[Freeipa-devel] [PATCHES 0069-0077] support for proper Kerberos principal canonicalization

Tue Oct 6 15:52:37 UTC 2015

On Tue, Oct 06, 2015 at 08:32:29AM -0400, Simo Sorce wrote:
> On 06/10/15 08:04, David Kupka wrote:
> >On 06/10/15 13:35, Simo Sorce wrote:
> >>On 06/10/15 03:51, thierry bordaz wrote:
> >>>On 10/06/2015 07:19 AM, David Kupka wrote:
> >>>>On 05/10/15 16:12, Simo Sorce wrote:
> >>>>>On 05/10/15 09:00, Martin Babinsky wrote:
> >>>>>>These patches implement the plumbing required to properly support
> >>>>>>canonicalization of Kerberos principals (
> >>>>>>https://fedorahosted.org/freeipa/ticket/3864).
> >>>>>>
> >>>>>>Setting multiple principal aliases on hosts/services is beyond the
> >>>>>>scope
> >>>>>>of this patchset and should be done after these patches are pushed.
> >>>>>>
> >>>>>>I will try to send some tests for the patches later this week.
> >>>>>>
> >>>>>>Please review the hell out of them.
> >>>>>
> >>>>>LGTM, I do not see any issue at quick visual inspection.
> >>>>>What about the performance regression with the indexes ? Is that bug
> >>>>>fixed in 389ds ?
> >>>>>
> >>>>>Simo.
> >>>>>
> >>>>>
> >>>>
> >>>>The issue is still there. Thierry investigated this in 389 DS and IIUC
> >>>>he is not sure if it's bug or completely missing feature. Therefore we
> >>>>still don't know how much time is needed there.
> >>>>
> >>>Hi,
> >>>that is correct.
> >>>I can reproduce the problem.
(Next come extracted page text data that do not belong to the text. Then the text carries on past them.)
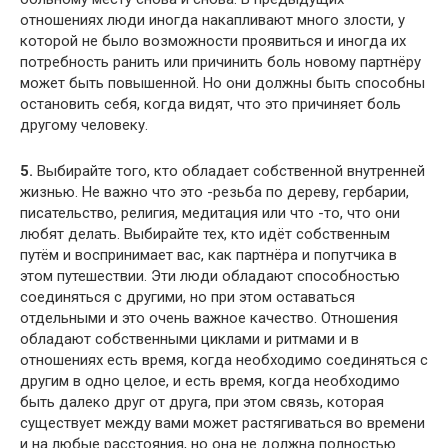
отношениях люди иногда накапливают много злости, у
которой не было возможности проявиться и иногда их
потребность ранить или причинить боль новому партнёру
может быть повышенной. Но они должны быть способны
остановить себя, когда видят, что это причиняет боль
другому человеку.
5.
Выбирайте того, кто обладает собственной внутренней
жизнью. Не важно что это -резьба по дереву, гербарии,
писательство, религия, медитация или что -то, что они
любят делать. Выбирайте тех, кто идёт собственным
путём и воспринимает вас, как партнёра и попутчика в
этом путешествии. Эти люди обладают способностью
соединяться с другими, но при этом оставаться
отдельными и это очень важное качество. Отношения
обладают собственными циклами и ритмами и в
отношениях есть время, когда необходимо соединяться с
другим в одно целое, и есть время, когда необходимо
быть далеко друг от друга, при этом связь, которая
существует между вами может растягиваться во времени
и на любые расстояния, но она не должна полностью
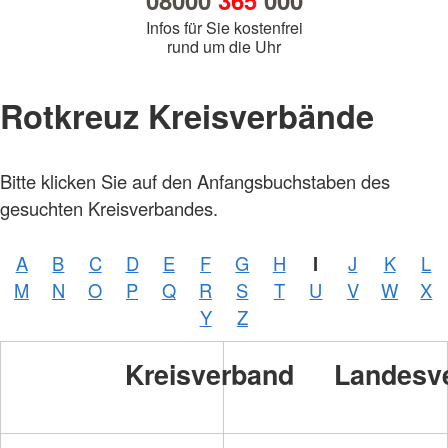
08000
365
000
Infos für Sie kostenfrei
rund um die Uhr
Rotkreuz Kreisverbände
Bitte klicken Sie auf den Anfangsbuchstaben des
gesuchten Kreisverbandes.
A
B
C
D
E
F
G
H
I
J
K
L
M
N
O
P
Q
R
S
T
U
V
W
X
Y
Z
Kreisverband
Landesv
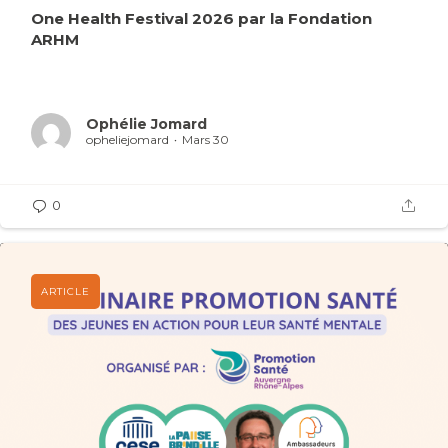
One Health Festival 2026 par la Fondation
ARHM
Ophélie Jomard
opheliejomard
Mars 30
0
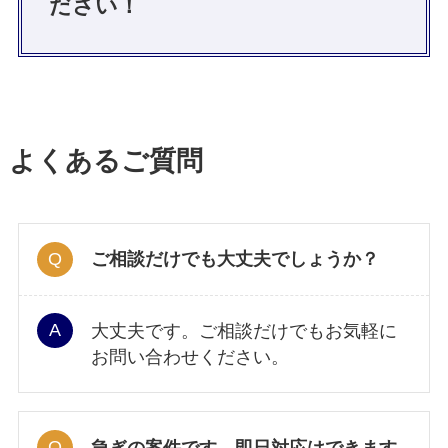
ださい！
よくあるご質問
ご相談だけでも大丈夫でしょうか？
大丈夫です。ご相談だけでもお気軽に
お問い合わせください。
急ぎの案件です。即日対応はできます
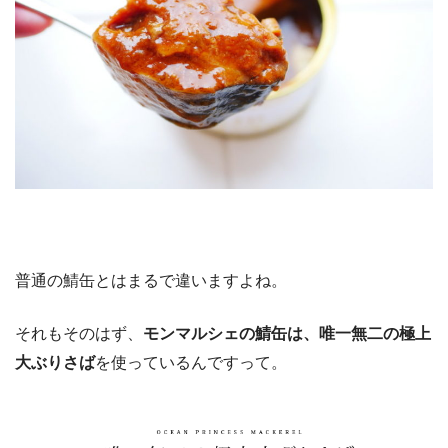
普通の鯖缶とはまるで違いますよね。
それもそのはず、
モンマルシェの鯖缶は、唯一無二の極上
大ぶりさば
を使っているんですって。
Although the matching rule (in my test
> >>>caseIgnoreIA5Match) is found, it has no registered indexing function, so
> >>>the setting (nsMatchingRule) is ignored.
> >>>I do not know if the indexing function is missing or there is a bug so
> >>>that the matching rule "forget" to register it.
> >>>This feature is documented but I can not find any QA test around it, so
> >>>I do not know yet if it is a regression or if it was not enabled at all.
> >>>
> >>>I do not expect rapid progress on it. How urgent is it ? 7.3 ?
> >>>For the moment I can think to only two workarounds:
> >>>
> >>>  * use filtered matching rule (preferred)
> >>>  * change the attribute syntax/matching rule, in the schema (I would
> >>>    discourage this one because changing the schema is risky)
> >>
> >>We can't change the syntax at this point.
> >>
> >>Well this patchset is blocked until the 389 ds bug is fixed (the
> >>performance regression is too big to just put it in and hope) so I guess
> >>we'll have to negotiate a time for the fix.
> >>
> >>Simo.
> >>
> >
> >I agree that we really shouldn't change schema.
> >
> >But I don't think the patches're necessary blocked by this issue.
> >Canonicalization was never supported in FreeIPA and when it is not
> >requested the performance is not effected at all. We could merge patches
> >as soon as they're carefully reviewed and tested to avoid tedious
> >rebasing and start using the new functionality when 389 DS gets fixed.
> 
> The fact we didn't do canonicalization this way doesn't mean clients aren't
> asking for it.
> 
> I think Windows clients ask for canonicalization by default, and in SSSD I
> see we turn on by default krb5_canonicalize in the IPA nd LDAP case (oddly
> enough not in the AD case ?)
> 
> So SSSD's authentication requests would end up hitting this case all the
> time if I am reading the code correctly (CCed Jakub to confirm/dispel this).

We ask for canonicalization always in IPA and LDAP, but also whenever
enterprise principals are used, which is true for AD provider.